While the police have chosen not to appeal against any adverse decisions, it is interesting to note that they have now changed the wording in section J of the form to include the word ‘conviction’.
As many of you may now be aware, there have been several District Court decisions where driving with excess breath alcohol charges have been dismissed on the basis of the wrong advice being provided by police to motorists. However, there have also been District Court decisions going the other way where this defence has been unsuccessful. The solicitor-general has now applied to the Court of Appeal under section 313 of the Criminal Procedure Act 2011 to have a solicitor-general’s reference in relation to this issue in order to settle the matter once and for all. The Court of Appeal has accepted that there is a question of law and has instructed that the hearing be set down as a matter of urgency.
Prosecution vs conviction
When a motorist fails a roadside breath-screening test they are required to accompany the police to undergo an evidential breath test. While conducting testing procedures the police use a form which prompts them to give people their rights. These rights include being given the opportunity to speak to a lawyer and to elect to give a blood specimen. This form is called the ‘Breath and Blood Alcohol Procedure Sheet’ and has 16 sections labelled from A through to P. What has been happening is that after returning a positive evidential breath test, the advice provided to motorists by the police has been inconsistent with s77(3) and (3A) of the Land Transport Act 1998 (‘the LTA’). The advice motorists have been receiving was that if they did not within 10 minutes request a blood test, the evidential breath test they had just undergone could, of itself, be conclusive evidence in a prosecution against them. We know this was the advice being given by the police because this was wording used in section J of the Breath and Blood Alcohol Procedure Sheet. By contrast, s77(3A) of the LTA requires that a motorist is advised that the evidential breath test they have just undergone could of itself be conclusive evidence that could lead to their conviction. The argument is that the failure to provide the appropriate advice is fatal to a prosecution for drink-driving.
Drink-driving infringement notices
Since December 2014 there has been a two-tier drink-driving offence regime under the LTA. An adult with a positive breath test between 250 micrograms and 400 micrograms of alcohol per litre of breath commits an infringement offence where there is no conviction and no disqualification from driving, but the offence does attract a fine and demerit points. A positive test over 400 micrograms of alcohol per litre of breath is an imprisonable offence which can lead to a conviction and disqualification from driving. Judges who have been dismissing drink-driving charges have reasoned that there is a material difference in the meaning of the words ‘prosecution’ and ‘conviction’ in light of the new two-tier regime. While the police have chosen not to appeal against any adverse decisions, it is interesting to note that they have now changed the wording in section J of the form to include the word ‘conviction’.

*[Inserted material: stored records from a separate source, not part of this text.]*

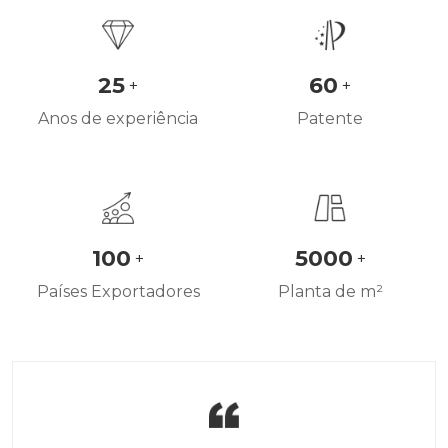
25
60
+
+
Anos de experiência
Patente
100
5000
+
+
Países Exportadores
Planta de m²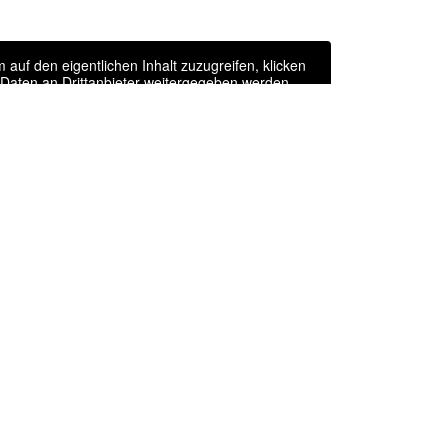
m auf den eigentlichen Inhalt zuzugreifen, klicken
i Daten an Drittanbieter weitergegeben werden.
rren
tionen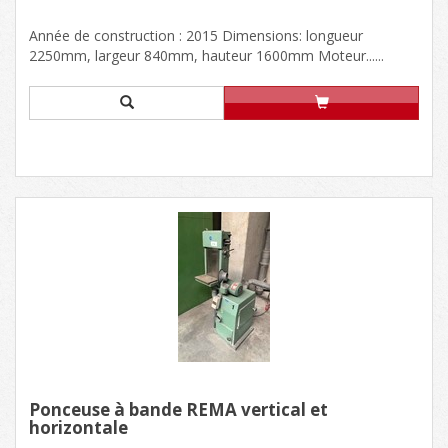
Année de construction : 2015 Dimensions: longueur
2250mm, largeur 840mm, hauteur 1600mm Moteur......
Ponceuse à bande REMA vertical et
horizontale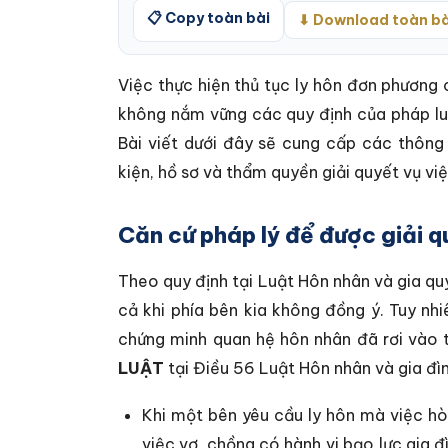
📋 Copy toàn bài
⬇ Download toàn bà
Việc thực hiện thủ tục ly hôn đơn phương 
không nắm vững các quy định của pháp luậ
Bài viết dưới đây sẽ cung cấp các thông 
kiện, hồ sơ và thẩm quyền giải quyết vụ việ
Căn cứ pháp lý để được giải q
Theo quy định tại Luật Hôn nhân và gia q
cả khi phía bên kia không đồng ý. Tuy nh
chứng minh quan hệ hôn nhân đã rơi vào t
LUẬT
tại Điều 56 Luật Hôn nhân và gia đì
Khi một bên yêu cầu ly hôn mà việc hò
việc vợ, chồng có hành vi bạo lực gia 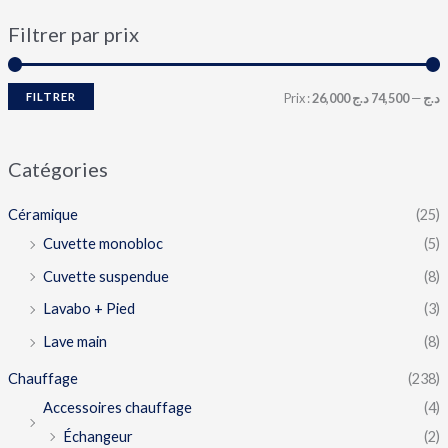
Filtrer par prix
FILTRER
Prix :
74,500 د.ج
—
26,000 د.ج
Catégories
Céramique
(25)
Cuvette monobloc
(5)
Cuvette suspendue
(8)
Lavabo + Pied
(3)
Lave main
(8)
Chauffage
(238)
Accessoires chauffage
(4)
Échangeur
(2)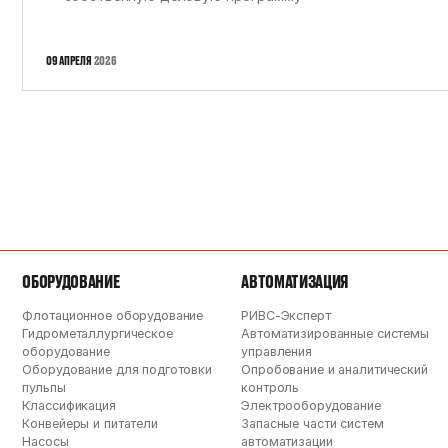
09 АПРЕЛЯ
2026
ОБОРУДОВАНИЕ
АВТОМАТИЗАЦИЯ
Флотационное оборудование
РИВС-Эксперт
Гидрометаллургическое
Автоматизированные системы
оборудование
управления
Оборудование для подготовки
Опробование и аналитический
пульпы
контроль
Классификация
Электрооборудование
Конвейеры и питатели
Запасные части систем
Насосы
автоматизации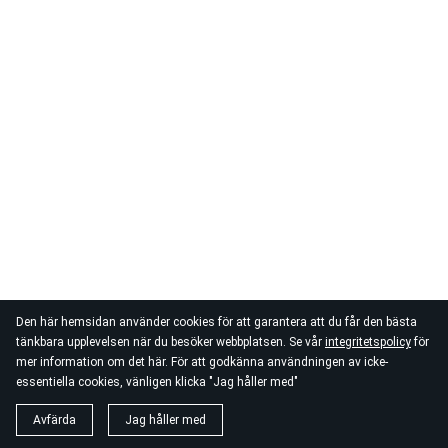
Den här hemsidan använder cookies för att garantera att du får den bästa
tänkbara upplevelsen när du besöker webbplatsen. Se vår
integritetspolicy
för
mer information om det här. För att godkänna användningen av icke-
essentiella cookies, vänligen klicka "Jag håller med"
Avfärda
Jag håller med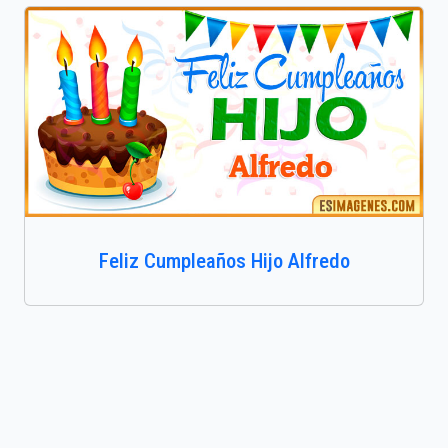
Feliz Cumpleaños Hijo Alfredo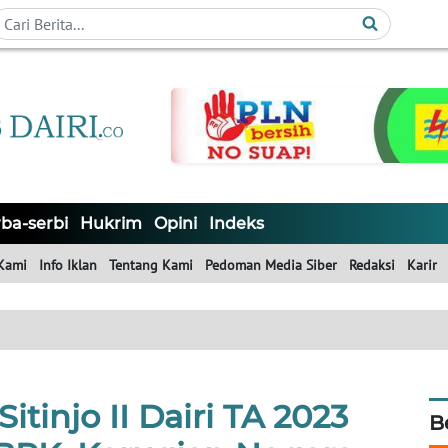
ba-serbi
Hukrim
Opini
Indeks
Kami
Info Iklan
Tentang Kami
Pedoman Media Siber
Redaksi
Karir
tinjo II Dairi TA 2023
B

What can be done about it now
The error in section J of the form could potentially lead to six-years’ worth of similar convictions being appealed because the old form has been used for roughly that length of time. It is estimated that this could affect up to 85,000 drink-driving convictions. So not only does it affect people who currently have active charges before the court, but also people who have drink-driving convictions within the past six years who were unaware that they had a potential defence to the charge at the time they entered their guilty plea. The courts have been taking a pragmatic approach to the problem by adjourning active cases before the court to a call-over hearing to await the result of the solicitor-general’s reference. For people who have convictions for drink-driving during the relevant period, they can file a notice of appeal against conviction to preserve their position in the event that the solicitor-general’s reference upholds the defence. That means that if the decision is favourable, then it may apply retrospectively to all appeals that were filed prior to the release of the decision. However, there is no guarantee that even if the court finds in favour of the defence, it will rule that the decision applies to earlier cases, but you have to be in to win!